The Court of Appeal allowed Fennell’s appeal.  Justice Akhtar made a counting error (which is very easy for lawyers to do when it comes to limitations, and here I speak from ample experience).  If Fennell ought to have discovered his claim against Deol when he sued Shergill, the claim against Deol was in fact timely.

What makes Justice van Rensburg’s decision interesting is her discussion of Justice Akhtar’s error in focussing primarily on whether Fennell exercised due diligence, and in concluding that Fennel bore the onus to show due diligence to rebut the presumption that the limitation period ran from the date of the accident  (the statutory presumption in s. 5(2) of the Limitations Act).  To overcome the presumption, Fennell needed to prove only that he couldn’t reasonably have discovered that he met the statutory threshold on the date of the accident (s. 5(1)(b)), not that he exercised due diligence.

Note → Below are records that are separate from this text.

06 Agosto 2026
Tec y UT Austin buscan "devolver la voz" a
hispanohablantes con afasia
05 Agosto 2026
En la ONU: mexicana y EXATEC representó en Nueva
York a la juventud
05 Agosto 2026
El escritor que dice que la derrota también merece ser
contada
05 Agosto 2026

The fact that it wasn’t possible for Fennell to discover that he met the threshold on the date of the accident was enough to rebut the presumption.

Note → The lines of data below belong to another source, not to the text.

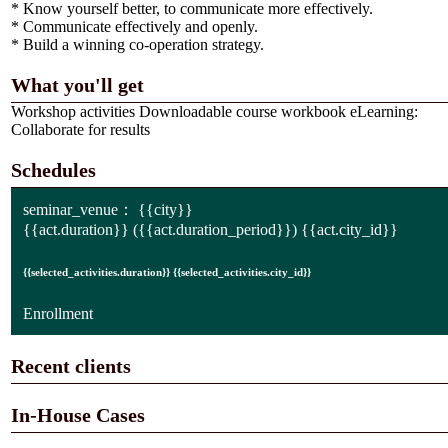
* Know yourself better, to communicate more effectively.
* Communicate effectively and openly.
* Build a winning co-operation strategy.
What you'll get
Workshop activities Downloadable course workbook eLearning:
Collaborate for results
Schedules
seminar_venue：
{{city}}
{{act.duration}}
({{act.duration_period}})
{{act.city_id}}
{{selected_activities.duration}} {{selected_activities.city_id}}
Enrollment
Recent clients
In-House Cases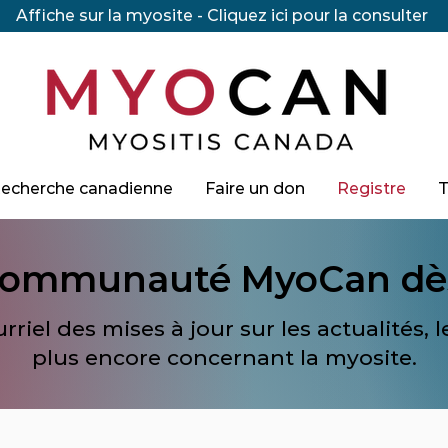
Affiche sur la myosite - Cliquez ici pour la consulter
echerche canadienne
Faire un don
Registre
 communauté MyoCan dès 
riel des mises à jour sur les actualités, 
plus encore concernant la myosite.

Due diligence is the core of an analysis when determining whether to add a defendant to an action after the expiry of the presumptive limitation period (and then the threshold is low), but it is neither a standalone duty nor determinative of the section 5 discovery analysis:

[18]      While due diligence is a factor that informs the analysis of when a claim ought to have reasonably been discovered, lack of due diligence is not a separate and independent reason for dismissing a plaintiff’s claim as statute-barred.

[…]

[23]      Due diligence is not referred to in the Limitations Act, 2002. It is, however, a principle that underlies and informs limitation periods, through s. 5(1)(b). As Hourigan J.A. noted in Longo v. MacLaren Art Centre Inc.2014 ONCA 526 (CanLII), 323 O.A.C. 246, at para. 42, a plaintiff is required to act with due diligence in determining if he has a claim, and a limitation period is not tolled while a plaintiff sits idle and takes no steps to investigate the matters referred to in s. 5(1)(a).

[24]      Due diligence is part of the evaluation of s. 5(1)(b). In deciding when a person in the plaintiff’s circumstances and with his abilities ought reasonably to have discovered the elements of the claim, it is relevant to consider what reasonable steps the plaintiff ought to have taken. Again, whether a party acts with due diligence is a relevant consideration, but it is not a separate basis for determining whether a limitation period has expired.